Foci of ToM activation in the TPs/aTLs reported in neuroimaging studies listed in Table 5, projected onto C.M.'s and one healthy participant's anatomical data transformed into Talairach space, as spherical volumes of 515 mm3 around the Talairach coordinates reported in the studies. The color dots correspond to peaks of activation reported in studies involving belief attribution (yellow), emotion attribution (red), knowledge (green), intention (blue), or other types of mental states (gray; see Table 5 for details about this category). Note: for purposes of illustration, we projected the foci onto only one healthy participant's anatomical data rather than onto the average and represented only brain sections corresponding to one of three z values between −8 and −29.

Figure 2. 

Foci of ToM activation in the TPs/aTLs reported in neuroimaging studies listed in Table 5, projected onto C.M.'s and one healthy participant's anatomical data transformed into Talairach space, as spherical volumes of 515 mm3 around the Talairach coordinates reported in the studies. The color dots correspond to peaks of activation reported in studies involving belief attribution (yellow), emotion attribution (red), knowledge (green), intention (blue), or other types of mental states (gray; see Table 5 for details about this category). Note: for purposes of illustration, we projected the foci onto only one healthy participant's anatomical data rather than onto the average and represented only brain sections corresponding to one of three z values between −8 and −29.

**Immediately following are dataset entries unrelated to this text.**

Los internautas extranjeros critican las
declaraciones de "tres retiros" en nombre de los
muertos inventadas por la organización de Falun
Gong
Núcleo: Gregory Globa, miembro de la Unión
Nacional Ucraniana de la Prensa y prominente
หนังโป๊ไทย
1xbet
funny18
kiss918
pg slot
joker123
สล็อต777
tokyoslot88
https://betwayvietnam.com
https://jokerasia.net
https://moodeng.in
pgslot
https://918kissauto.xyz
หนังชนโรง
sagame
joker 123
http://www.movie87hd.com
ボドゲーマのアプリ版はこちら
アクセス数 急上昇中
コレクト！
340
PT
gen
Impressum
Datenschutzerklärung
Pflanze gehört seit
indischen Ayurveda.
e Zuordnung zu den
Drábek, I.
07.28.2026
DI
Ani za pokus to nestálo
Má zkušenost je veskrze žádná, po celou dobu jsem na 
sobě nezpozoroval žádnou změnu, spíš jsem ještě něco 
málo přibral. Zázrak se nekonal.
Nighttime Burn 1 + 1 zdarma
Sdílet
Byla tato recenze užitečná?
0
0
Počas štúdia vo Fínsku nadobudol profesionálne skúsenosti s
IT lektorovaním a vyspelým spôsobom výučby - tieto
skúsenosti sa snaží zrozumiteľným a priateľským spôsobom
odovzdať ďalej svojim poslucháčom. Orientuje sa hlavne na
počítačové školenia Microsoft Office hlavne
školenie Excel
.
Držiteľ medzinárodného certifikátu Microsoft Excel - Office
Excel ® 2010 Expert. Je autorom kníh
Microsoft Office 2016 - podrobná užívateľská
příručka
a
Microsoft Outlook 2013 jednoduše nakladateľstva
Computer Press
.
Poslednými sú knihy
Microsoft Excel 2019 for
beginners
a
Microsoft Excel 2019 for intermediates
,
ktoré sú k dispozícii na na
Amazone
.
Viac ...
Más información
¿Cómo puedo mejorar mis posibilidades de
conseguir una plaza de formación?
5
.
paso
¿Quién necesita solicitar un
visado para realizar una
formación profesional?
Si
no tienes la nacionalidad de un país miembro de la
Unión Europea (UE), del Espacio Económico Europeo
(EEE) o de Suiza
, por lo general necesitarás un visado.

SOCIOEMOTIONAL BEHAVIOR ASSESSMENT

Given that the interpersonal behavioral changes observed in semantic dementia could be attributed to a ToM impairment (see, e.g., Duval et al., 2012), we assessed whether C.M.'s brain atrophies impacted on his socioemotional behavior.

Method

We used the Iowa Rating Scales of Personality Change (IRSPC; Barrash, Anderson, Jones, & Tranel, 1997; adapted in French by Juillerat & Peter-Favre, 1999, cited in Meulemans, Van Der Linden, Seron, & Juillerat, 2000) and the Interpersonal Reactivity Index (IRI; Davis, 1983; adapted in French by Guttman & Laporte, 2000). On the IRSPC, the patient's spouse was asked to rate 29 characteristics belonging to social and/or emotional or cognitive domains by choosing on a 7-point scale the level of dysfunction corresponding to the patient's behavior, both currently and before the onset of the brain injury. A difference of 3 points or more when comparing ratings pre- vs. post-onset of brain injury is considered as significant. The IRI includes 28 items, with half of the items assessing “affective aspects of empathy” (“personal distress” subscale, 7 items; “empathic concern” subscale, 7 items) and the other half of the items assessing “cognitive aspects of empathy” (“perspective taking” subscale, 7 items; “fantasy” subscale or the ability to imaginatively transpose oneself into fictional situations, 7 items). The IRI has been adapted so that the patient's spouse was asked to indicate on a 5-point scale how well each of the statements described her husband's behavior both currently and before the onset of the brain injury. Like other authors (see, e.g., Calabria, Cotelli, Adenzato, Zanetti, & Miniussi, 2009; Lough et al., 2006), we used the Wilcoxon signed-rank test to compare pre- versus postmorbid scores.

Results

On the IRSPC, a significant (and large, 4–6 points) difference pre- versus post-brain injury was found on the “depression” dimension and on some aspects related to the patient's executive functioning, such as whether the patient shows a “poor judgment” and is “easily overwhelmed” and, most importantly in the context of this study, several dimensions belonging to the interpersonal and/or emotional spheres. C.M. was perceived as having easily fits of anger, behaving sometimes aggressively, being inflexible, and quite insensitive to other people's emotions, whereas he was particularly calm, gentle, flexible, and sensitive to other people's emotions before his neurological pathology (qualities that made a lot of people appreciate C.M. as a pastor).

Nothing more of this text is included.